Here is also a very interesting talk about reproducible builds and trusting compilers given at the Chaos Communication Congress: https://www.youtube.com/watch?v=5pAen7beYNc

They also talk about using multiple and very old compilers to bootstrap trust.

SamReidHughes · on Dec 8, 2015

A point made at https://news.ycombinator.com/item?id=6360232 is that it suffices to use an older compiler and system, assuming that the newer one was developed independently.

_lce0 · on Dec 8, 2015

Given that today hardware is cheap and fast, why are we still using compiled languages?

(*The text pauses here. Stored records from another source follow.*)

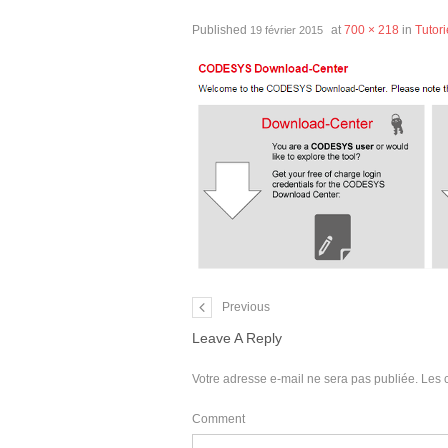
Published
at
700 × 218
in
Tutori
19 février 2015
Previous
Leave A Reply
Votre adresse e-mail ne sera pas publiée.
Les 
Comment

Plus using languages that requires source code at runtime help lower the barrier for newcomers.

dave2000 · on Dec 8, 2015

1) nobody cares about newcomers. fuck 'em 2) you're crazy if you think there's no advantage in compiling code. scripts are fast, compile code is faster. we love faster code, don't we kids? 3) if you wanna be a html hairdressing, sit and ponce about with some lovely, lovely html, this week's javascript framework and css. some of us are writing games for complicated consoles, (limited) android devices or emulating system calls in code converted from old, shitty languages into c++.

come back in 30 years.

paulddraper · on Dec 9, 2015

Well, ultimately, some programs must be native.

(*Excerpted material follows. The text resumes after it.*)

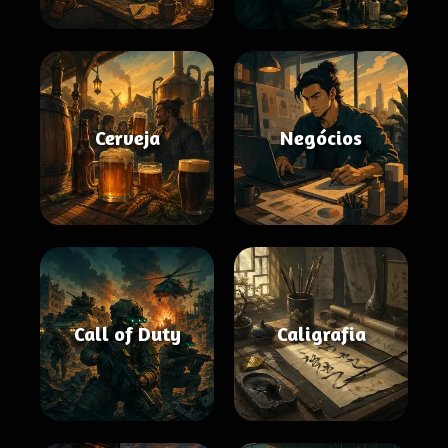
Cerveja
Negócios
Call of Duty
Caligrafia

But beyond that, off the top of my head, I'd say the primary reasons:

* performance

* memory usage (think resource restricted environments)

* performance

* no extra runtime needed

* performance

* start up overhead

* predictable performance (think real-time stuff)

* access to ubiquitous native APIs

* performance

Look at programs like Nginx or PostgreSQL.

They make crazy effective performance optimizations that are really only available to native code. Of course, not every program is a web server or a database, but they are compiled for good reasons, and those reasons apply to many other programs.

rwallace · on Dec 8, 2015

By all means use Python if that's what you prefer! But it doesn't solve the problem discussed in the article: what if the Python binary has been compromised?

_lce0 · on Dec 8, 2015

Yep I agree. I was talking about compiled _high-level_ languages.